Pandemia

Norte é a região com a maior ocupação em cuidados intensivos de covid-19

Norte é a região com a maior ocupação em cuidados intensivos de covid-19

O número de doentes com covid-19 internados nas unidades de cuidados intensivos (UCI) apresenta uma "tendência crescente", uma subida de 42% em relação à semana anterior. O Norte, com 40 camas ocupadas a 16 de maio, está a 53% do nível de alerta definido para a região. A conclusão é do relatório da Direção-Geral da Saúde (DGS) e do Instituto Nacional Dr. Ricardo Jorge (INSA), divulgado esta sexta-feira à tarde, sobre a monitorização da situação epidemiológica.

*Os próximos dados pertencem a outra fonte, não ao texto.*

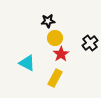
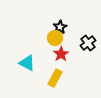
black star: moved 12 px right, 6 px down; rotated 24 degrees counterclockwise
black cross: moved 2 px left
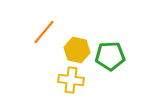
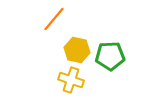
orange line: moved 10 px right, 13 px up
yellow cross: rotated 10 degrees clockwise
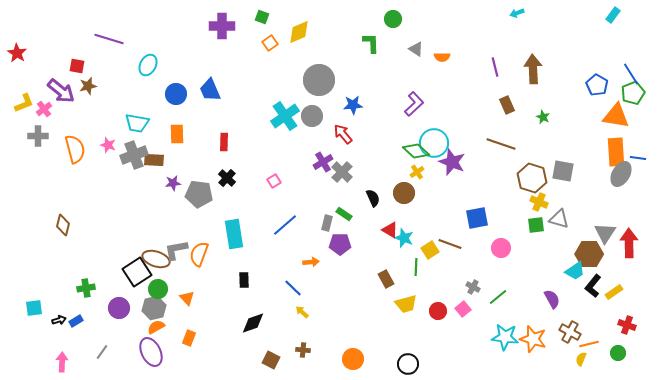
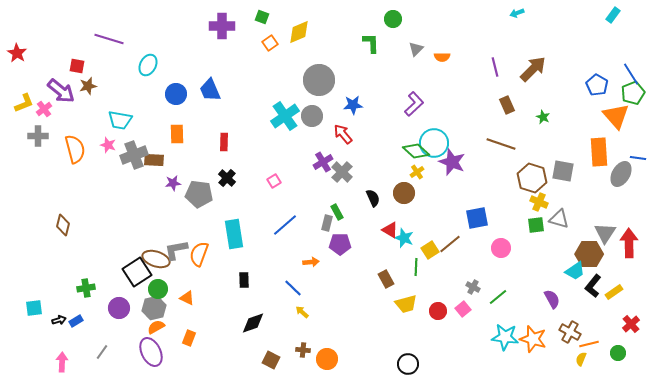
gray triangle at (416, 49): rotated 42 degrees clockwise
brown arrow at (533, 69): rotated 48 degrees clockwise
orange triangle at (616, 116): rotated 40 degrees clockwise
cyan trapezoid at (137, 123): moved 17 px left, 3 px up
orange rectangle at (616, 152): moved 17 px left
green rectangle at (344, 214): moved 7 px left, 2 px up; rotated 28 degrees clockwise
brown line at (450, 244): rotated 60 degrees counterclockwise
orange triangle at (187, 298): rotated 21 degrees counterclockwise
red cross at (627, 325): moved 4 px right, 1 px up; rotated 30 degrees clockwise
orange circle at (353, 359): moved 26 px left
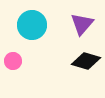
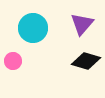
cyan circle: moved 1 px right, 3 px down
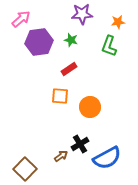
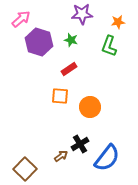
purple hexagon: rotated 24 degrees clockwise
blue semicircle: rotated 24 degrees counterclockwise
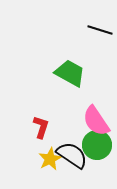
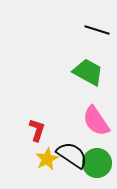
black line: moved 3 px left
green trapezoid: moved 18 px right, 1 px up
red L-shape: moved 4 px left, 3 px down
green circle: moved 18 px down
yellow star: moved 3 px left
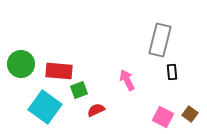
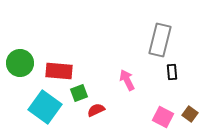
green circle: moved 1 px left, 1 px up
green square: moved 3 px down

Enquanto a região Norte se aproxima do nível de alerta em UCI (de 75 camas), as "restantes regiões encontram-se ainda distantes". A título de exemplo, Lisboa e Vale do Tejo com 23 camas ocupadas, está a 22%. As autoridades de saúde definem que o nível de alerta "corresponde a 75% do número de camas disponíveis para doentes covid-19 em medicina intensiva para Portugal Continental".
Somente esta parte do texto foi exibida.